CAS professor and SIS graduate student research for environmental justice in northeast D.C. neighborhood
Brentwood residents plan to use the air quality assessment of their community in a lawsuit against D.C.
D.C.’s Ward 5, a predominantly low-income and black community, contains 1,030 acres of industrial zoned land. For decades, these industrial facilities within this area have been known to cause air pollution and subsequent health issues, but residents of one neighborhood, Brentwood, have decided to challenge this.
The District Department of Transportation plans to build a bus depot in the northeast D.C. neighborhood. Residents of Brentwood filed a lawsuit against the construction of the bus depot in 2021 because they believe the bus depot would contribute to increased air pollution in their community.
Residents of Brentwood are working with College of Arts and Sciences Professor Valentina Aquila and second-year School of International Service graduate student Lynn Heller to receive a “quantifiable assessment of what is the air pollution in the neighborhood,” Aquila said. The residents plan to use Aquila’s data in an appeal of their court case in the fall of 2022, since their case filed in 2021 was dismissed due to lack of standing.
To collect the data, Aquila and Heller installed air pollution monitors throughout D.C. that measure the concentrations of particulate matter in the air, such as dust or carbon. These monitors are installed both inside and outside of homes. They are low-cost and can be checked by Brentwood residents hosting the monitors in real-time.
“We can explain to the residents how the sensors work, what we're measuring and share with them the map, so they can go online and see, this is the air quality at my house. There's a number here, there's a meaning here. Explaining to them communicating the science behind what we're doing. That's really exciting for me,” Heller said.
Heller not only collaborates with Brentwood residents, but also nonprofit organizations such as Empower DC: an organization working with the residents of Brentwood to help them take legal action. The mission, according to the website, is to “advance racial, economic and environmental justice.” Empower DC also coordinates with scientists from other organizations and universities that measure other components of air pollution in Brentwood such as greenhouse gasses.
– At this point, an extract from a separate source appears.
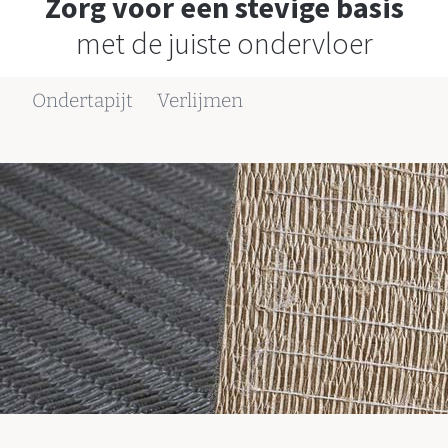
Zorg voor een stevige basis
met de juiste ondervloer
Ondertapijt
Verlijmen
Aquila and Heller also attend meetings with Justice for Brentwood, a group organized by the residents of Brentwood, to discuss the research’s progress and look for more volunteers to host monitors.
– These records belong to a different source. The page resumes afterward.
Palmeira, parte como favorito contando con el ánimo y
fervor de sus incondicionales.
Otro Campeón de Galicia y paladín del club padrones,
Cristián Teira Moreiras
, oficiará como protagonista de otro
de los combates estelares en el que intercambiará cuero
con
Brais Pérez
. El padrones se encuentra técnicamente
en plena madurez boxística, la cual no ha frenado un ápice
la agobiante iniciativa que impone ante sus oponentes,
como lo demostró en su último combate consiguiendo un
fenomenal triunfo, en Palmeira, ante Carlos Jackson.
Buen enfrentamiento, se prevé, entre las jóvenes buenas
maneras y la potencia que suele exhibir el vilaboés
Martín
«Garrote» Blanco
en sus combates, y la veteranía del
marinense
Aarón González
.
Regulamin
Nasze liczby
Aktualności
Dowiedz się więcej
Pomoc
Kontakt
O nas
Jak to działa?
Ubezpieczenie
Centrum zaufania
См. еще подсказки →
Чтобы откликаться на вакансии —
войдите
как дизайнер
Besides collecting data on air quality, another component of the project focuses on health assessment surveys, since air pollution is prone to cause health issues such as cardiovascular diseases or asthma.
Aquila and Heller plan to use their particulate matter measurements and compare them with measurements taken by EPA monitors in other areas of D.C. EPA monitors are higher quality and more expensive instruments compared to the low-cost monitors they are using, according to Aquila. At the end of the summer, Aquila and Heller plan to complete a write-up of the particulate matter measurements and health assessment results that the residents can use in their court case.
Heller hopes their report can provide the Brentwood community with essential information about the quality of their air. Whether or not the report will show there is a problem with the air quality is still unknown. The report also may impact industrial planning that could affect the community’s health and safety.
“I have no idea what we're going to find. I'm very hopeful, you know, that maybe this project just brings the people of Brentwood some kind of peace of mind,” said Heller.